Goldman Sachs' enigmatic approach to real estate may be unusual among financial firms, but it does illustrate the risks of relying too heavily on Wall Street. “These finance firms are very good at making the gross revenues, but they have never been that great at running their own business,” says Lawrence Fiedler, a professor at New York University's Real Estate Institute. Despite Goldman's plans to remain in lower Manhattan, Fiedler believes that many Wall Street firms will continue to expand outside the city.

Glass Half Full

Yet market instability is a relative term. Andy Peretz, an executive director at Cushman & Wakefield, believes that the volatile downtown leasing cycle will help the market's ultimate recovery. “There's a real misunderstanding that there will be a glut downtown,” says Peretz.

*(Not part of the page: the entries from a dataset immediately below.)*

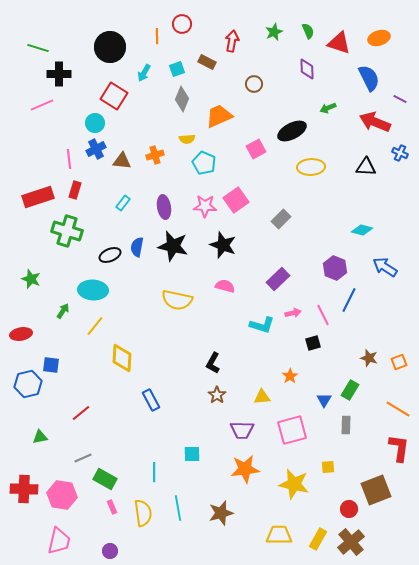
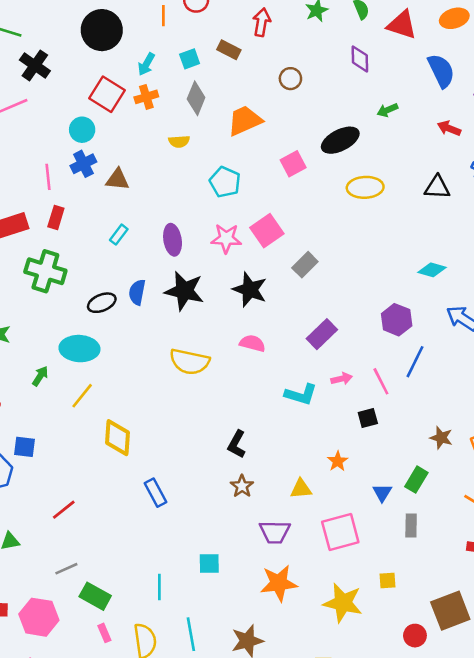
black cross: (59, 74) -> (35, 65), turned 35
red arrow: (375, 122) -> (449, 128), size x0.6
yellow semicircle: (187, 139) -> (179, 141), moved
orange cross: (155, 155) -> (146, 97), moved
gray rectangle: (281, 219) -> (305, 265), moved

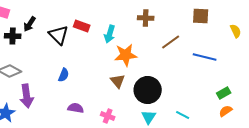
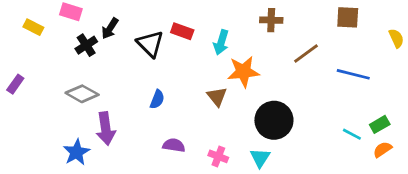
black cross: (13, 36) -> (86, 45), turned -35
brown triangle: (118, 81) -> (217, 97), moved
cyan line: (183, 115) -> (352, 134), moved
cyan triangle: (149, 117) -> (260, 158), moved

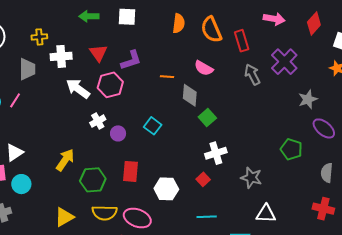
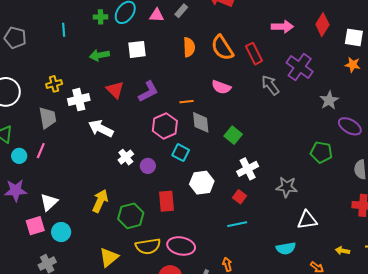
pink hexagon: (110, 85) -> (165, 126), moved
gray diamond: (190, 95) -> (201, 122), moved
white hexagon: (166, 189) -> (202, 183), moved
cyan line: (207, 217) -> (237, 224), moved

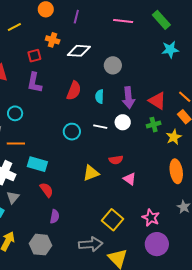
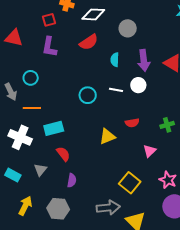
red semicircle: (74, 91) -> (89, 42), moved, turned 36
green cross: (154, 125) -> (167, 125), moved
cyan rectangle: (37, 164) -> (54, 128), turned -30
pink triangle: (130, 179) -> (150, 151), moved, turned 40
gray triangle: (13, 197) -> (40, 170), moved

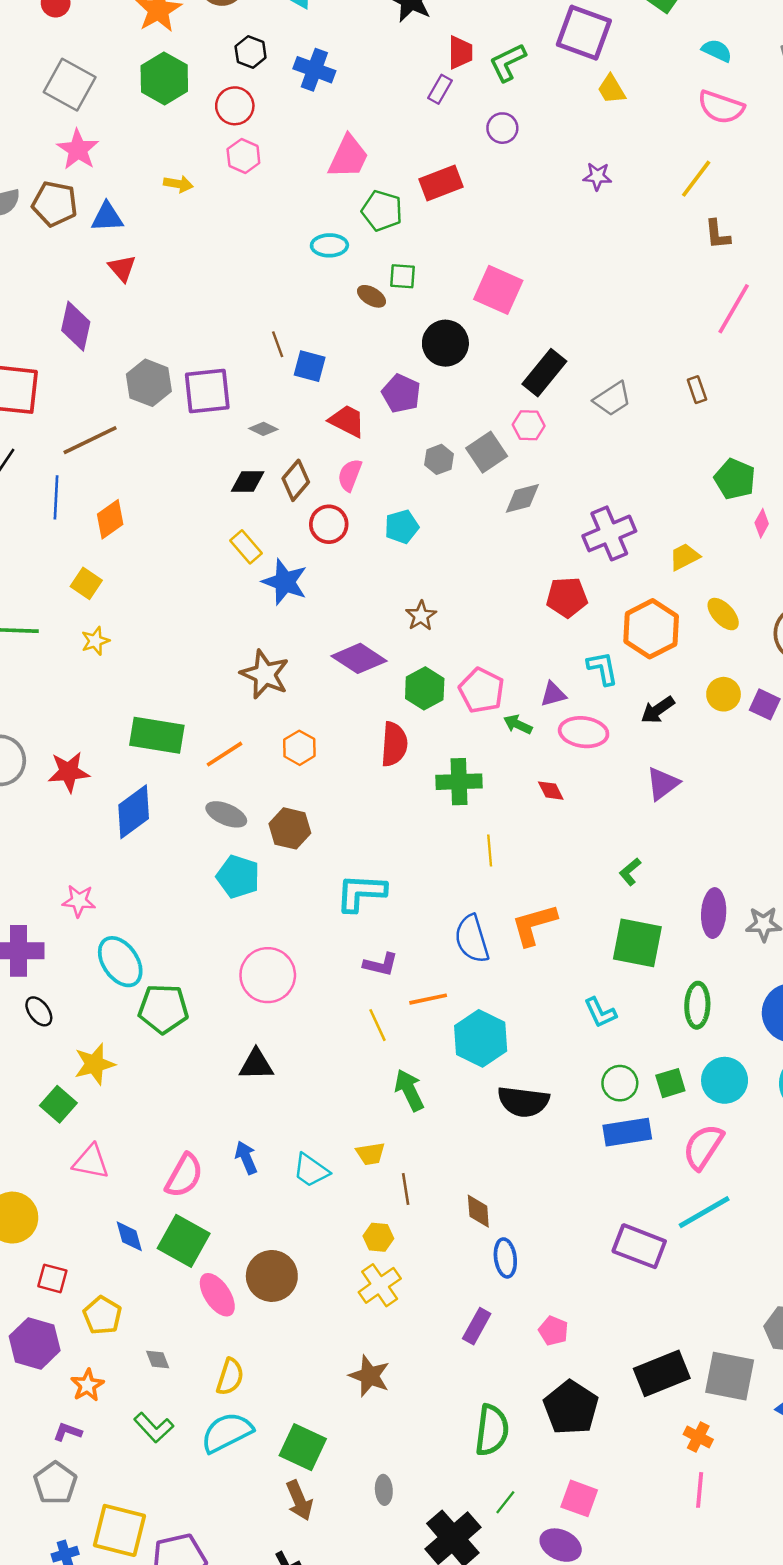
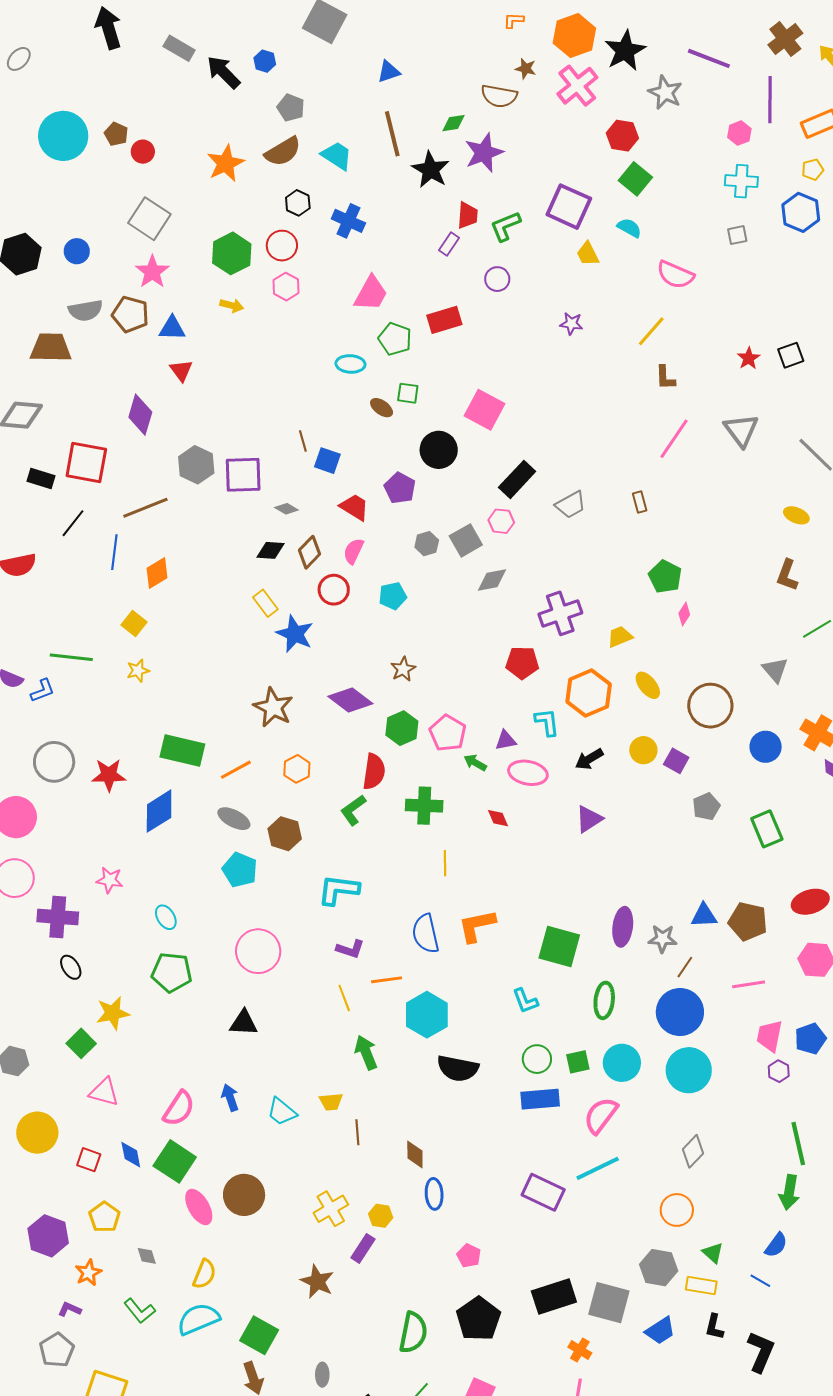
cyan semicircle: (717, 51) -> (629, 228), moved
green hexagon: (164, 79) -> (232, 253), moved
green L-shape: (630, 872) -> (353, 810), moved, size x1.4
cyan ellipse: (120, 962) -> (166, 917), moved, size x0.6
yellow hexagon: (378, 1237) -> (381, 1216), moved
red square: (52, 1278) -> (89, 1160), moved
purple rectangle: (477, 1326) -> (363, 1248), moved

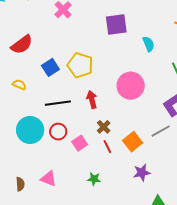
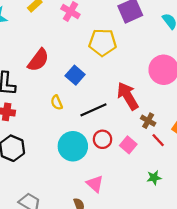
yellow pentagon: (80, 65) -> (103, 42), moved
yellow semicircle: (19, 85) -> (57, 102), moved, turned -120
red arrow: (92, 100) -> (128, 96), size x1.5
pink triangle: (48, 179) -> (95, 184), moved, turned 36

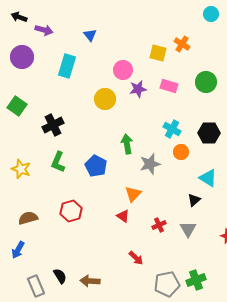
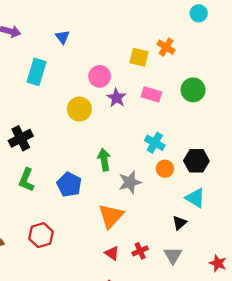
purple star: (138, 89) -> (116, 98), turned -30
black hexagon: (209, 133) -> (196, 161), moved
orange triangle: (133, 194) -> (111, 216), size x1.4
red triangle: (123, 216) -> (112, 253), moved

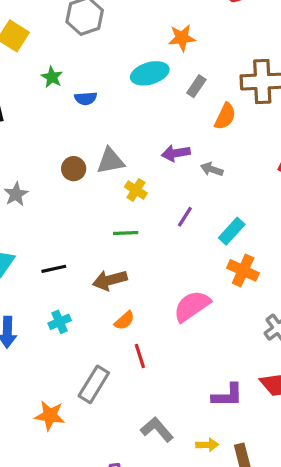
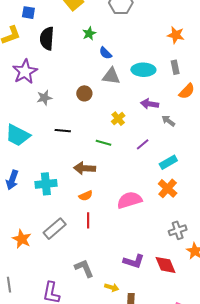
cyan ellipse: (150, 73) -> (143, 70), moved
gray rectangle: (196, 86) -> (175, 67), turned -64
blue semicircle: (86, 98) -> (105, 53), turned 32
gray triangle: (110, 161) -> (111, 76), moved
black line: (54, 269) -> (63, 131), moved
cyan cross: (60, 322) -> (46, 184), size x1.5

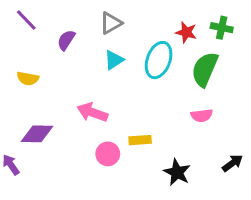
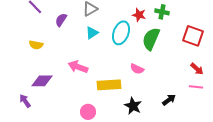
pink semicircle: (202, 115) -> (137, 69), moved, turned 32
yellow rectangle: (140, 140) -> (109, 85), size x1.6
pink circle: (108, 154) -> (88, 112), moved

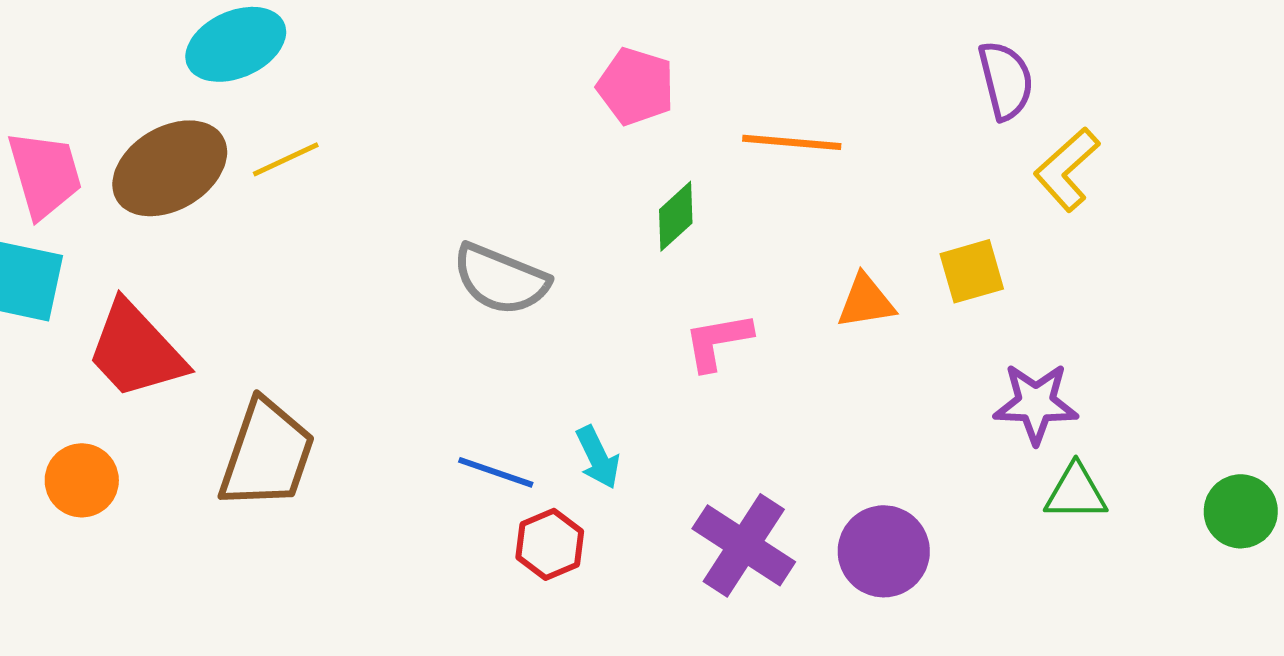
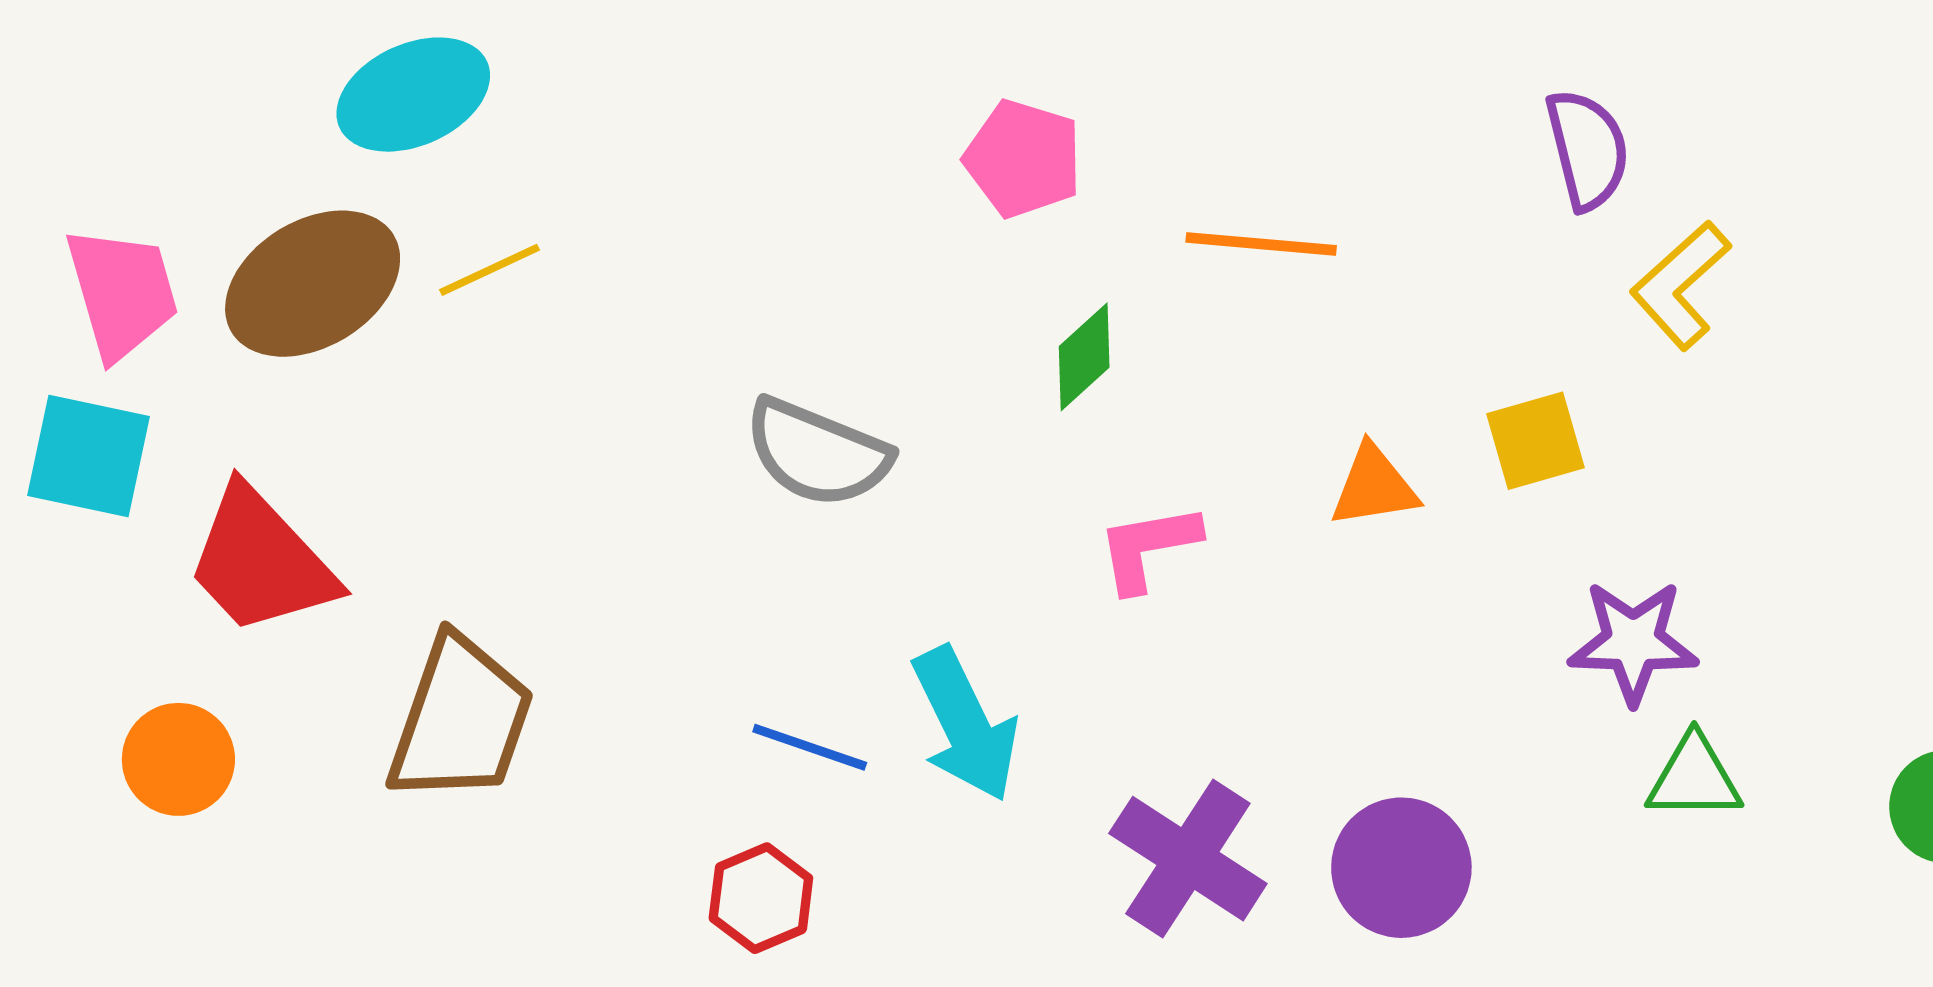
cyan arrow: (598, 457) -> (965, 724), size x1.6
red hexagon: (550, 544) -> (761, 898), moved

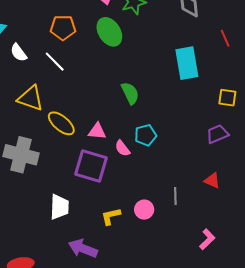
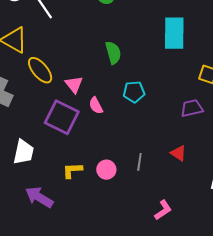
pink triangle: (97, 131) -> (74, 84), turned 36
cyan pentagon: (146, 135) -> (134, 92), moved

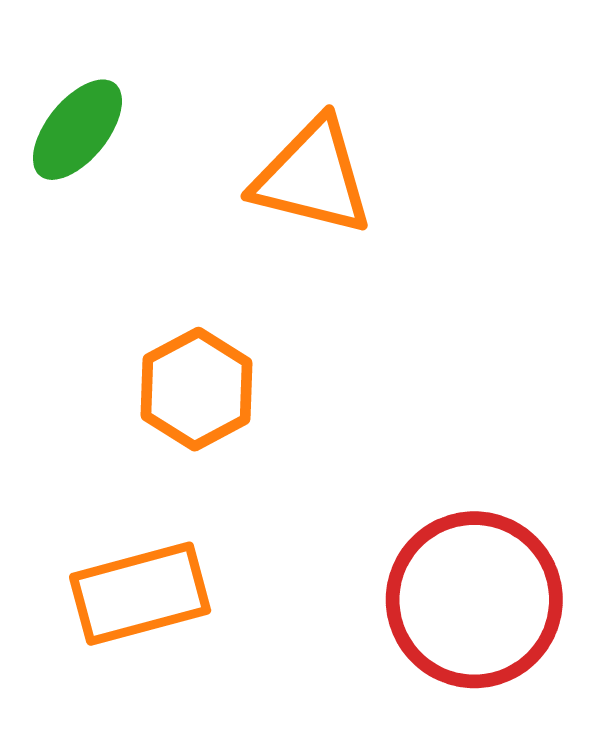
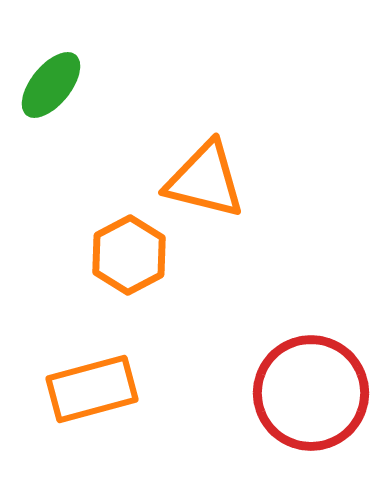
orange triangle: (312, 177) -> (205, 180), moved

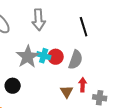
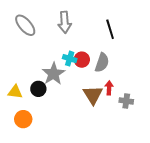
gray star: (28, 57) -> (54, 74), moved
brown triangle: (67, 92) -> (93, 95), size x1.5

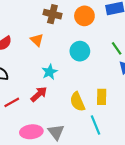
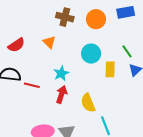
red arrow: (39, 94) -> (62, 94), moved, turned -30
yellow rectangle: (102, 97) -> (110, 69), moved
red line: (12, 102) -> (32, 85), moved, turned 42

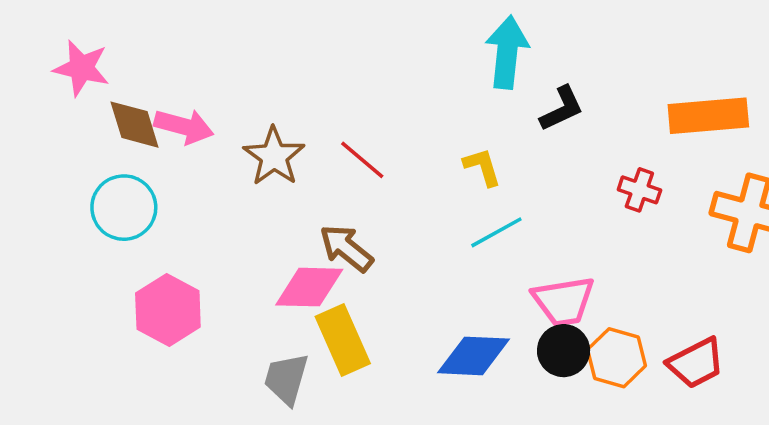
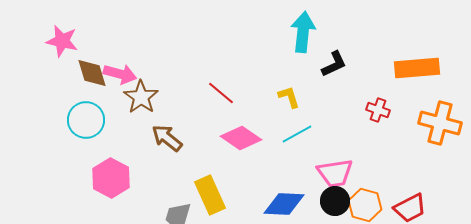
brown star: (274, 156) -> (141, 97), moved
brown arrow: (346, 248) -> (167, 138), moved
pink diamond: (309, 287) -> (241, 138), moved, turned 33

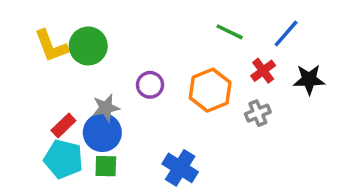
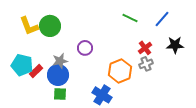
red cross: (263, 71) -> (145, 48), moved
orange hexagon: (210, 90) -> (120, 71), moved
cyan pentagon: (63, 159) -> (22, 65), moved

“Everyone thought that downtown was over after 9/11, and they were wrong,” he says. “If you look at the cycles, you realize how hard it is to predict where the market will be in a matter of years. In 2000, every available space had multiple bids on it and vacancy was very tight.” Peretz believes that leasing demand will return to the market as these new towers are introduced to the market. He is counting on the three-year lag between the opening of 7 World Trade Center in early 2006 and the Freedom Tower in 2009 to help the market absorb the space.

Meanwhile, more residential conversions should also help trim the existing excess office supply. Roughly 3.4 million sq. ft. of downtown office space was converted to residential between the beginning of 2001 and the end of the third quarter of 2004. Cushman & Wakefield projects that 4 million sq. ft. of additional office space will be converted to residential units in the next few years.

Growth of the residential community in lower Manhattan and new amenities, such as a vastly improved transportation infrastructure and new retail, dining and performing arts venues around Ground Zero, should make the area more attractive in coming years. Meanwhile, the downtown office market has one huge advantage over midtown: price. Average downtown asking rents were around $32 per sq. ft. in November 2004, compared with an average of $52 per sq. ft. in midtown, according to Newmark.

“The thing that will lure tenants down from midtown is pricing,” says Peretz. “It's just so much cheaper to lease space downtown, and cost is a major consideration for tenants.”

NYU's Fiedler agrees. He also points out that the new towers in lower Manhattan could be the best deals in town. Since Silverstein is building with insurance proceeds, he can offer incredibly low rents. Fiedler is also convinced that the plans for a new transportation hub will make the area competitive with midtown once again. “The transportation in lower Manhattan will ultimately be on the level of Grand Central and Penn Station,” says Fiedler. “It will be the city's largest transportation hub.”